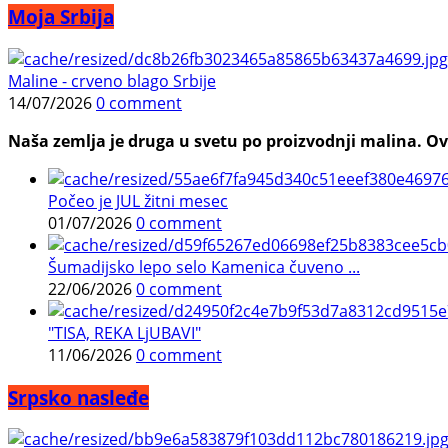
Moja Srbija
Maline - crveno blago Srbije
14/07/2026
0 comment
Naša zemlja je druga u svetu po proizvodnji malina. Ovi
Počeo je JUL žitni mesec
01/07/2026
0 comment
Šumadijsko lepo selo Kamenica čuveno ...
22/06/2026
0 comment
"TISA, REKA LjUBAVI"
11/06/2026
0 comment
Srpsko nasleđe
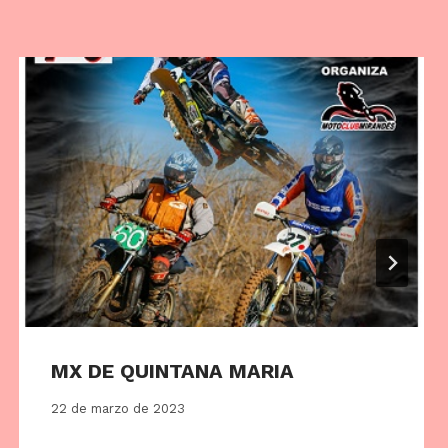
MX DE QUINTANA MARIA
22 de marzo de 2023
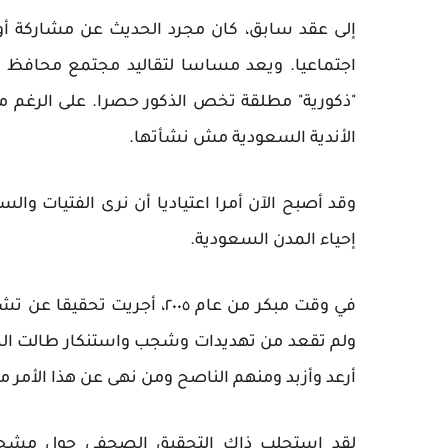
إلى عقد سابق، كان مجرد الحديث عن مشاركة أو 
اجتماعيا. ويعد مساسا لتقاليد مجتمع محافظ كا
"ذكورية" مطلقة تخص الذكور حصرا. على الرغم 
الأندية السعودية مش نشأتها.
وقد أصبح الآن أمرا اعتياديا أن نرى الفتيات و
إحياء المدن السعودية.
في وقت مبكر من عام ٢٠٠٥، أج
ولم تقعد من تهديدات وشجب واستنكار طالت ال
أرعد وأزبد ومنهم الناصح ومن نهى عن هذا الأمر م
لقد استجلب ذاك التحقيق الصحفي حول مشجعا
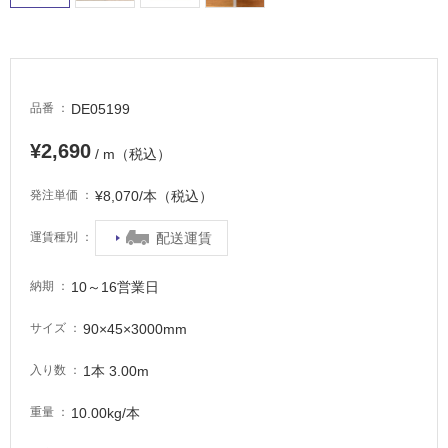
床・
屋
外
床・
DE05199
品番
浴
室
¥2,690
/ m（税込）
床・
駐
¥8,070/本（税込）
発注単価
車
配送運賃
運賃種別
場
非
10～16営業日
納期
常
に
90×45×3000mm
サイズ
適
し
1本 3.00m
入り数
て
10.00kg/本
重量
い
る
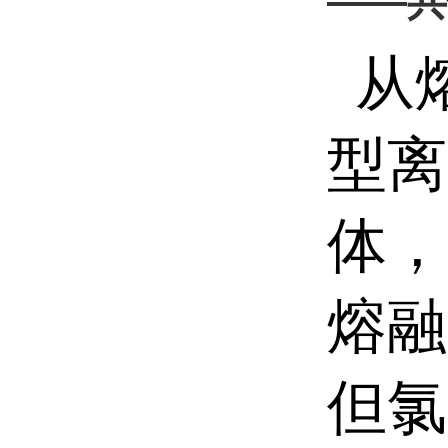
——共
从
型离
体，
熔融
但氯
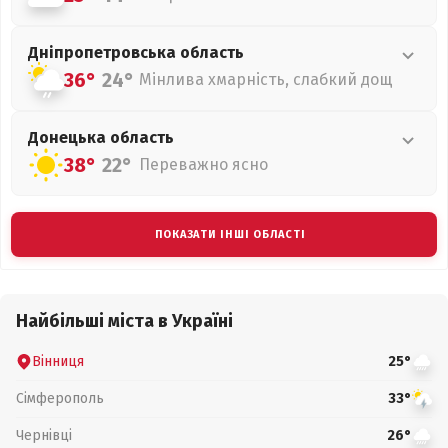
Дніпропетровська
область
36°
24°
Мінлива хмарність, слабкий дощ
Донецька
область
38°
22°
Переважно ясно
ПОКАЗАТИ ІНШІ ОБЛАСТІ
Найбільші міста в Україні
Вінниця
25°
Сімферополь
33°
Чернівці
26°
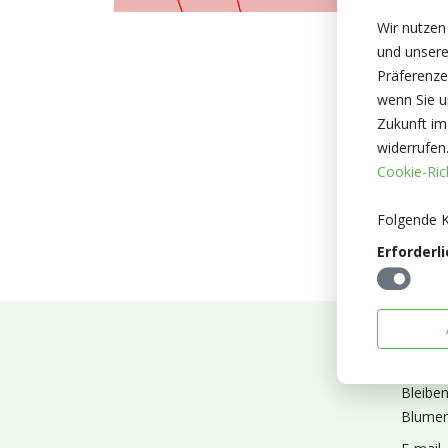
Wir nutzen
und unsere
Präferenze
wenn Sie un
Zukunft im
widerrufen
Cookie-Rich
Folgende K
Erforderli
Abonn
Bleibe
Blumen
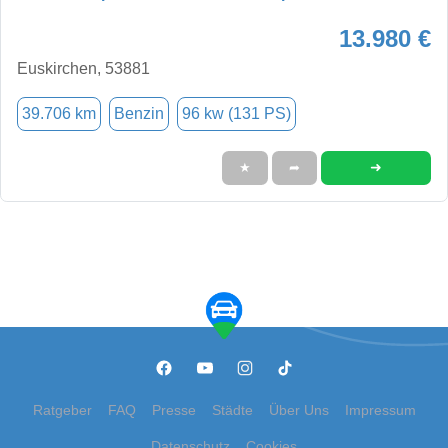
13.980 €
Euskirchen, 53881
39.706 km
Benzin
96 kw (131 PS)
➜
★
➦
Ratgeber
FAQ
Presse
Städte
Über Uns
Impressum
Datenschutz
Cookies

- - - -

## [REQUIREMENT]
Copy each line from the data above that includes "السعودية".

## [OUTPUT]
الأندية السعودية مش نشأتها.
إحياء المدن السعودية.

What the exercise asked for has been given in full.